##### SOURCE MATERIAL #####
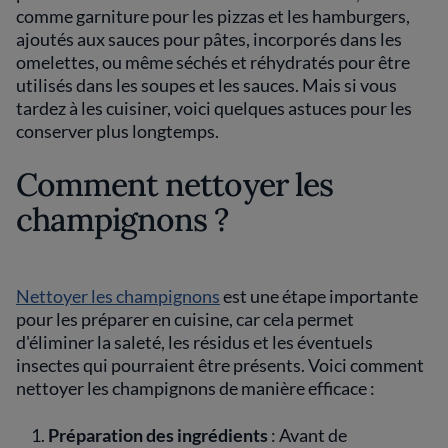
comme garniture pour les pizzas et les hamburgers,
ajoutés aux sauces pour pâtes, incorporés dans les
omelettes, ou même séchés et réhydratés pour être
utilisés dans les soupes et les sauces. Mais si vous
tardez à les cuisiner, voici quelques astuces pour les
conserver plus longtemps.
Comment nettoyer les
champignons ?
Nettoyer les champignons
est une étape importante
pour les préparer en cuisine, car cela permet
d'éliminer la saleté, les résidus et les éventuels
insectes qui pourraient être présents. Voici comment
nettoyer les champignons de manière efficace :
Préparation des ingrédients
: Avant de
#####
##### SOURCE MATERIAL #####
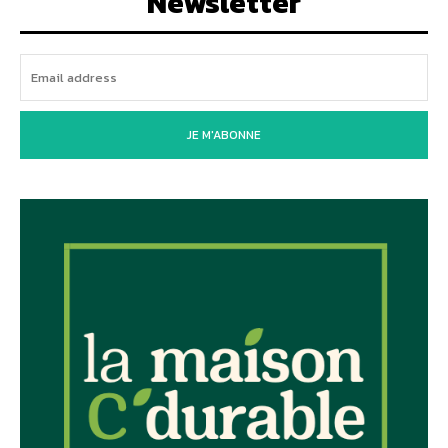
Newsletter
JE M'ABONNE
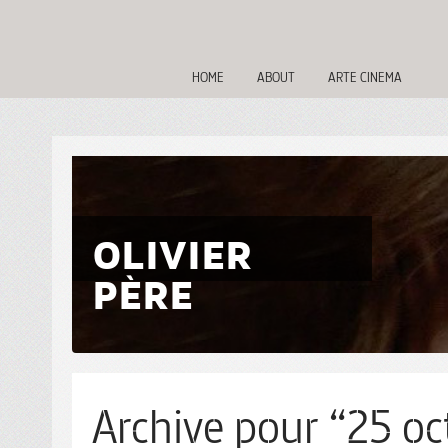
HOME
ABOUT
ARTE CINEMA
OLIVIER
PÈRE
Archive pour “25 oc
#####
[WHAT IS NEEDED]:
Reproduce the lines of the entries above from the one with "Comment nettoyer les" to the one with "insectes qui pourraient", both included, exactly and without any other line.

[EXERCISE OUTPUT]:
Comment nettoyer les
champignons ?
Nettoyer les champignons
est une étape importante
pour les préparer en cuisine, car cela permet
d'éliminer la saleté, les résidus et les éventuels
insectes qui pourraient être présents. Voici comment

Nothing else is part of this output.